WHAT IS REQUIRED: Every line holding the string "Blue" should be copied from the listing.

DATA:
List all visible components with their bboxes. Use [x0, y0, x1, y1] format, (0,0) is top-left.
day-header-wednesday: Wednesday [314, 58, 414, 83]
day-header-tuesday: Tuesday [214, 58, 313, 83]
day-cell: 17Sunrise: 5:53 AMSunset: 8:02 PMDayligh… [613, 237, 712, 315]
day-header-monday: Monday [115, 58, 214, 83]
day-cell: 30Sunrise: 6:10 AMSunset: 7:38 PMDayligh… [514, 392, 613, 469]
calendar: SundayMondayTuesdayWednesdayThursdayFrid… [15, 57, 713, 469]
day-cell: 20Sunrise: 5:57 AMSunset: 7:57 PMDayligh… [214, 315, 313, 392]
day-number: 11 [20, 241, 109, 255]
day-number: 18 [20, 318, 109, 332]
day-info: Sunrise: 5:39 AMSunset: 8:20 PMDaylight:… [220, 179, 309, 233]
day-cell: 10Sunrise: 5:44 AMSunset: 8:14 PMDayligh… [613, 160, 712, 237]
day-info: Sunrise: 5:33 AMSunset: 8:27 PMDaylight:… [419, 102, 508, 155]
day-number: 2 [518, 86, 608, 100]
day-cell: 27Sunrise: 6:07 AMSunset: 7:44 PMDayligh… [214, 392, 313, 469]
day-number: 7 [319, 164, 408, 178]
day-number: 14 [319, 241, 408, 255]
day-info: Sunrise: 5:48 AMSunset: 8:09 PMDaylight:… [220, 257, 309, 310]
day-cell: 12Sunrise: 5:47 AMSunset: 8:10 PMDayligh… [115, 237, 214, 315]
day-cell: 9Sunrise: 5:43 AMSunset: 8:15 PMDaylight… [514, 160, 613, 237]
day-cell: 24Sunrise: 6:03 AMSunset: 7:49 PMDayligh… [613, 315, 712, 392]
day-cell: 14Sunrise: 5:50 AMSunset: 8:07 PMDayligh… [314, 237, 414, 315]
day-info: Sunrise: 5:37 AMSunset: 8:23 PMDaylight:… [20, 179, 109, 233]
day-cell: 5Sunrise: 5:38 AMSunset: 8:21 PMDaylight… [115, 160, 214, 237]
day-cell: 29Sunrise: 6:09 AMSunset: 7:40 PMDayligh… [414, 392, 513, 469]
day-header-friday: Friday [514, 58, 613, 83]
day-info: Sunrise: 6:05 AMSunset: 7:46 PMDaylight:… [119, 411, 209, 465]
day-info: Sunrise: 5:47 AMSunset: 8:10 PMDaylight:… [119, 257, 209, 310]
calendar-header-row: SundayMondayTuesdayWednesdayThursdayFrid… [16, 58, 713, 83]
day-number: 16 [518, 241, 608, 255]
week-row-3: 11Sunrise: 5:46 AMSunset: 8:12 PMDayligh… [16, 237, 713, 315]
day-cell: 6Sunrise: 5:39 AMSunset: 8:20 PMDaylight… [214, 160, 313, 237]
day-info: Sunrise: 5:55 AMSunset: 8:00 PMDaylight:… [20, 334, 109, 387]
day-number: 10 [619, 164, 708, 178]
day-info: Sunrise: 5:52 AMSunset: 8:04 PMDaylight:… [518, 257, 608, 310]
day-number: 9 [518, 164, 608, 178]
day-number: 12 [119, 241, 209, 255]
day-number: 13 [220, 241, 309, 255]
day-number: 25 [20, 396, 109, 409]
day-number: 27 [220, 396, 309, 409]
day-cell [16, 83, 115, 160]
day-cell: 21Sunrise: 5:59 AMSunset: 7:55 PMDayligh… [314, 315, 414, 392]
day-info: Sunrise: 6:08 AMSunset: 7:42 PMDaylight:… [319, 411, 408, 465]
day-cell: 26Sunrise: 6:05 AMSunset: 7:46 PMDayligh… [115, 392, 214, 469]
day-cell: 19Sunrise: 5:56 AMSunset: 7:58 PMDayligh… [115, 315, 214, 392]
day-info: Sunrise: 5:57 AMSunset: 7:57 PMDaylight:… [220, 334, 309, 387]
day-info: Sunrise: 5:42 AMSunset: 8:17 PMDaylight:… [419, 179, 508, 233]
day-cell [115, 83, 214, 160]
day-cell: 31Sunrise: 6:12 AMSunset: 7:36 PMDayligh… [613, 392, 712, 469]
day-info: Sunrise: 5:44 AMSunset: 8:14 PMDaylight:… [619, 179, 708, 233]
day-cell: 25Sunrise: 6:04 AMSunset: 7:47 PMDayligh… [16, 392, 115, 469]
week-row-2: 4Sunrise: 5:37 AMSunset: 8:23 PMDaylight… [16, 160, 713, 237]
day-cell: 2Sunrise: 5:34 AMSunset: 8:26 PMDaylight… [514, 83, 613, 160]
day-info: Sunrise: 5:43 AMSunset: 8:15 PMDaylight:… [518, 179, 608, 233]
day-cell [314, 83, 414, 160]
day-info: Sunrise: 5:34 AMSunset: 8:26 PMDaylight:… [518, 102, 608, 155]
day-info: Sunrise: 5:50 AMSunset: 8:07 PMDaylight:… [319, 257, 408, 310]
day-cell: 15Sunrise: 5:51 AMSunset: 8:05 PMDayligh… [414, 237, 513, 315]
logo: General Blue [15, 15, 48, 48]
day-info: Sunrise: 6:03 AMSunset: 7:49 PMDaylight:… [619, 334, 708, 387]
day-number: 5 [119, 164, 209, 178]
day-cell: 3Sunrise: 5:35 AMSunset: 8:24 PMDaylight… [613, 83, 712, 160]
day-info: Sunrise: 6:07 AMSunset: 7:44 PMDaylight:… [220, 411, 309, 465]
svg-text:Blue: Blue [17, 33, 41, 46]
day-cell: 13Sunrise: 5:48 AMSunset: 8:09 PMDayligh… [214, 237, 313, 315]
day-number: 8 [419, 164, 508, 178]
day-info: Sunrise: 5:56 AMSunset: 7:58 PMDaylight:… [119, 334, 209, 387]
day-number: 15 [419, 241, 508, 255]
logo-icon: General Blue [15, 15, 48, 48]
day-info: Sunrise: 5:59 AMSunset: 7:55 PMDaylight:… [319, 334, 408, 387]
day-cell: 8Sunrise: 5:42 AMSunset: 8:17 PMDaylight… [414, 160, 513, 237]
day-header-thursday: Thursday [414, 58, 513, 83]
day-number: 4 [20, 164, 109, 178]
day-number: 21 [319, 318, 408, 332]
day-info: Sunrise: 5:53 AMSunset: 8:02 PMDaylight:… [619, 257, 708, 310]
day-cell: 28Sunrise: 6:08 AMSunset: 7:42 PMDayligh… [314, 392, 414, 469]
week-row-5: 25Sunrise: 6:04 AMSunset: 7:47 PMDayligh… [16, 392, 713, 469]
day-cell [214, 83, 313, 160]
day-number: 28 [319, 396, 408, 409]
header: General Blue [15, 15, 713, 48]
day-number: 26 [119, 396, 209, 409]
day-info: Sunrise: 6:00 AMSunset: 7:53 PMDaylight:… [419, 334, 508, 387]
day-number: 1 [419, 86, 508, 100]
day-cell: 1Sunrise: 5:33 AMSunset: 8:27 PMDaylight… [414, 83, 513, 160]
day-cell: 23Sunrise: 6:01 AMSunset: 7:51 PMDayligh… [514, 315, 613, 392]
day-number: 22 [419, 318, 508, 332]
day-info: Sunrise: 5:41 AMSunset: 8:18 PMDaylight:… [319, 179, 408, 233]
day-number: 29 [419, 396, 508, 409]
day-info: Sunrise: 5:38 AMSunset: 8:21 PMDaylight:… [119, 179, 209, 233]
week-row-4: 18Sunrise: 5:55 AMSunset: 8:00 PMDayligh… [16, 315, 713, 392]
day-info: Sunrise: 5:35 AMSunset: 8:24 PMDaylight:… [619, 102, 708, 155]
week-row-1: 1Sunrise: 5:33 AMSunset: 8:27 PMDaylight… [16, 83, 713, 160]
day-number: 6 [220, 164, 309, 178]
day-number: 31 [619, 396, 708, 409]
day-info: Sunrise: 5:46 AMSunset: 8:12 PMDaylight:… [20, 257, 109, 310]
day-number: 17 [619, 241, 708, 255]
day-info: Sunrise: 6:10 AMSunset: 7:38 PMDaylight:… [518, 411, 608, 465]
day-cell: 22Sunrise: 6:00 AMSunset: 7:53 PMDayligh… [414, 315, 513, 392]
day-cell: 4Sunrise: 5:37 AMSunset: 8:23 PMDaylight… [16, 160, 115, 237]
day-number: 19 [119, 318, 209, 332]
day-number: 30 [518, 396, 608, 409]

REPLY TO THE EXERCISE:
logo: General Blue [15, 15, 48, 48]
svg-text:Blue: Blue [17, 33, 41, 46]
logo-icon: General Blue [15, 15, 48, 48]
header: General Blue [15, 15, 713, 48]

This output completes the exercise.